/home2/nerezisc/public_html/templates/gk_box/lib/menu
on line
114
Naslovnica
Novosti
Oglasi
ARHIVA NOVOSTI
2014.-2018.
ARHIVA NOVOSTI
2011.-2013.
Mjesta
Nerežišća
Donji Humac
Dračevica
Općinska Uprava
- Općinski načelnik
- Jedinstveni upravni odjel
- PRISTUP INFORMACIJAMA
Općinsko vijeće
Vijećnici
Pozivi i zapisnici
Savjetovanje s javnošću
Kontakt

> [Exercise prompt]:
Could you reproduce all the records exactly?

> [Answer to this problem]:
/home2/nerezisc/public_html/templates/gk_box/lib/menu
on line
114
Naslovnica
Novosti
Oglasi
ARHIVA NOVOSTI
2014.-2018.
ARHIVA NOVOSTI
2011.-2013.
Mjesta
Nerežišća
Donji Humac
Dračevica
Općinska Uprava
- Općinski načelnik
- Jedinstveni upravni odjel
- PRISTUP INFORMACIJAMA
Općinsko vijeće
Vijećnici
Pozivi i zapisnici
Savjetovanje s javnošću
Kontakt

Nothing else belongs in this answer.